You don't think someone may buy this product believing that it's actually
beef? It seems pretty easy to make that mistake to me. Besides if they
described themselves as 'beefless beef crumbles' instead of 'beef crumbles
beefy' it probably wouldn't be an issue.

[https://store.veganessentials.com/beyond-beef-crumbles-by-
be...](https://store.veganessentials.com/beyond-beef-crumbles-by-beyond-
meat-p4226.aspx)

>If I make an impossible burger thats indistinguishable from an animal
product, does it matter that it came from plants?

If I make a chicken patty from a caged chicken that's indistinguishable from
organic, free-range chickens, does it matter that it came from a cage? Can I
sell it as 'organic, free range chicken patties'?

Of course it matters. Consumers have a fundamental right to know what it is
that they're buying.

>Change hurts, but pretending this is a naming issue is just posturing by an
industry that uses tons of land for grazing

I'm not going to defend meat industry practices but pretending like this isn't
about actual false advertising is wrong. Look at these products.
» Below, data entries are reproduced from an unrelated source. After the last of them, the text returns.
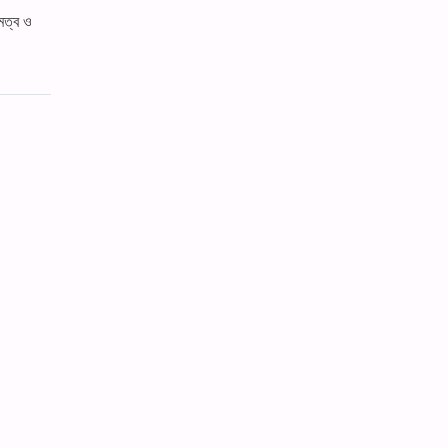
মত্ব ও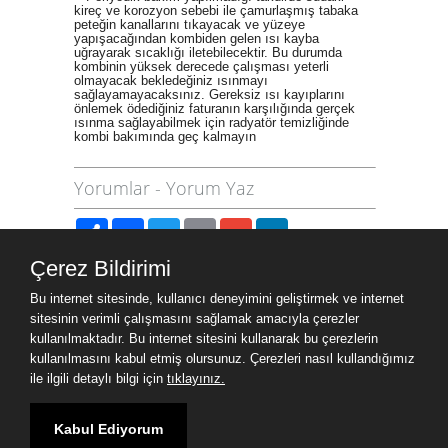
kireç ve korozyon sebebi ile çamurlaşmış tabaka
peteğin kanallarını tıkayacak ve yüzeye
yapışacağından kombiden gelen ısı kayba
uğrayarak sıcaklığı iletebilecektir. Bu durumda
kombinin yüksek derecede çalışması yeterli
olmayacak bekledeğiniz ısınmayı
sağlayamayacaksınız. Gereksiz ısı kayıplarını
önlemek ödediğiniz faturanın karşılığında gerçek
ısınma sağlayabilmek için radyatör temizliğinde
kombi bakımında geç kalmayın
Yorumlar
-
Yorum Yaz
Paylaş
Facebook
Twitter
Email
Gmail
LinkedIn
Çerez Bildirimi
Site Haritası
Bu internet sitesinde, kullanıcı deneyimini geliştirmek ve internet
Site Haritası
sitesinin verimli çalışmasını sağlamak amacıyla çerezler
kullanılmaktadır. Bu internet sitesini kullanarak bu çerezlerin
kullanılmasını kabul etmiş olursunuz. Çerezleri nasıl kullandığımız
Ziyaret Bilgileri
ile ilgili detaylı bilgi için
tıklayınız.
Aktif Ziyaretçi
5
Kabul Ediyorum
Bugün Toplam
138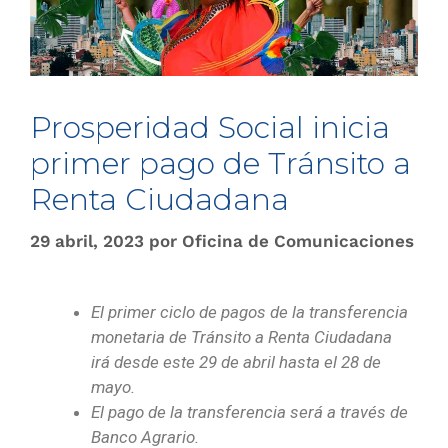
Prosperidad Social inicia
primer pago de Tránsito a
Renta Ciudadana
29 abril, 2023
por
Oficina de Comunicaciones
El primer ciclo de pagos de la transferencia
monetaria de Tránsito a Renta Ciudadana
irá desde este 29 de abril hasta el 28 de
mayo.
El pago de la transferencia será a través de
Banco Agrario.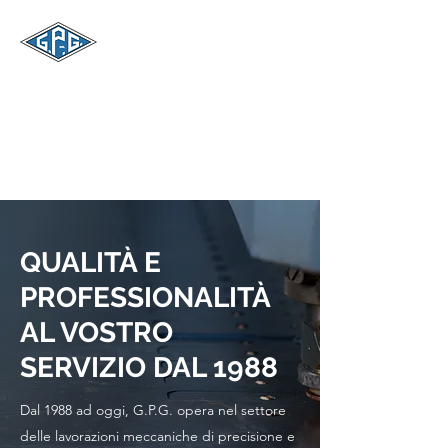
G.P.G.
LAVORAZIONI
MECCANICHE
gpgsas@gmail.com
+39 0535 96482
QUALITÀ E
PROFESSIONALITÀ
AL VOSTRO
SERVIZIO DAL 1988
Dal 1988 ad oggi, G.P.G. opera nel settore
delle lavorazioni meccaniche di precisione e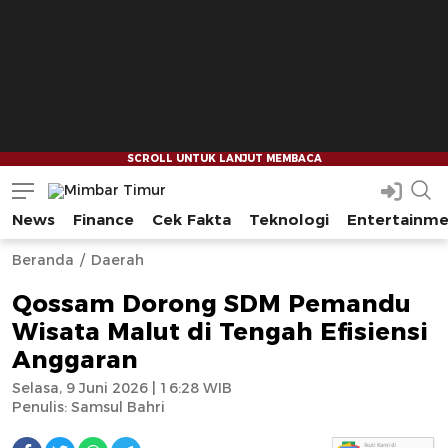
News
Finance
Cek Fakta
Teknologi
Entertainm
Mimbar Timur
Media Berjaringan Indonesia Timur
--
--
Beranda
Daerah
Qossam Dorong SDM Pemandu
Wisata Malut di Tengah Efisiensi
Anggaran
Selasa, 9 Juni 2026 | 16:28 WIB
Penulis:
Samsul Bahri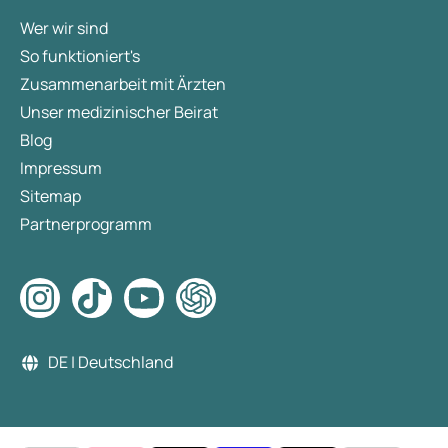
Wer wir sind
So funktioniert's
Zusammenarbeit mit Ärzten
Unser medizinischer Beirat
Blog
Impressum
Sitemap
Partnerprogramm
DE | Deutschland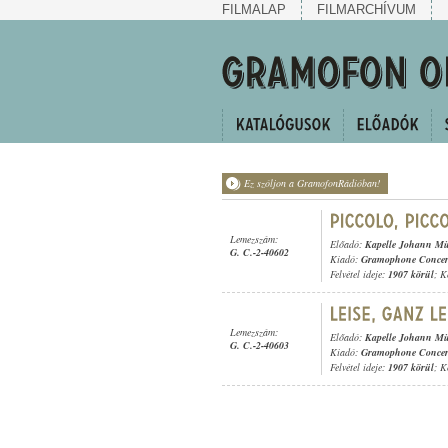
FILMALAP
FILMARCHÍVUM
Ez szóljon a GramofonRádióban!
Lemezszám:
Előadó:
Kapelle Johann Mü
G. C.-2-40602
Kiadó:
Gramophone Concer
Felvétel ideje:
1907 körül
; K
Lemezszám:
Előadó:
Kapelle Johann Mü
G. C.-2-40603
Kiadó:
Gramophone Concer
Felvétel ideje:
1907 körül
; K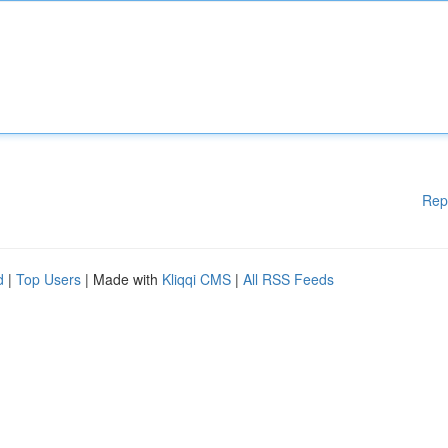
Rep
d
|
Top Users
| Made with
Kliqqi CMS
|
All RSS Feeds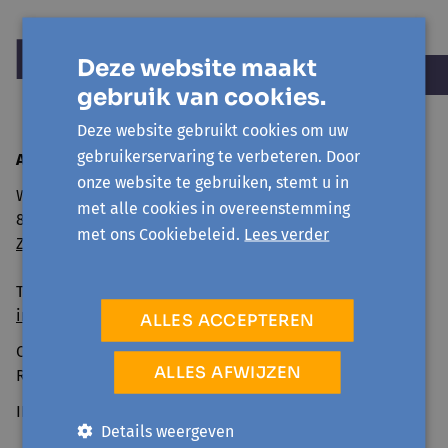
Deze website maakt
gebruik van cookies.
Deze website gebruikt cookies om uw
gebruikerservaring te verbeteren. Door
Avansa
Mid- en Zuidwest
onze website te gebruiken, stemt u in
Wandelweg 11
met alle cookies in overeenstemming
8500 Kortrijk
met ons Cookiebeleid.
Lees verder
Zo geraak je er
Tel: 056 260 600
info@avansa-mzw.be
ALLES ACCEPTEREN
Ondernemingsnummer: BE0859.901.733
ALLES AFWIJZEN
RPR GENT, afd. KORTRIJK
IBAN BE69 0014 0920 4478
Details weergeven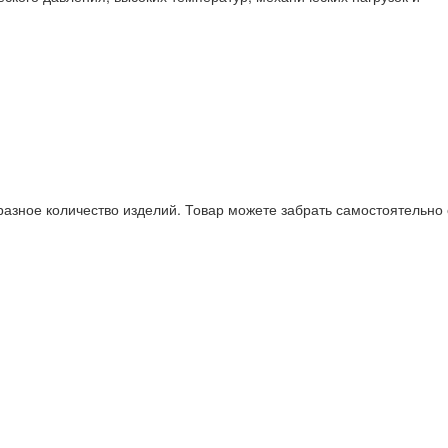
разное количество изделий. Товар можете забрать самостоятельно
[https://www.walmart.com/ip/Beyond-Meat-Beast-
Burger/13728403...](https://www.walmart.com/ip/Beyond-Meat-Beast-
Burger/137284038)

[https://www.walmart.com/ip/Beyond-Meat-Chicken-Grilled-
Strip...](https://www.walmart.com/ip/Beyond-Meat-Chicken-Grilled-
Strip/119191370)

These are being placed directly next to meat (you know, the animal flesh
kind). This most definitely _is_ an issue of false advertising.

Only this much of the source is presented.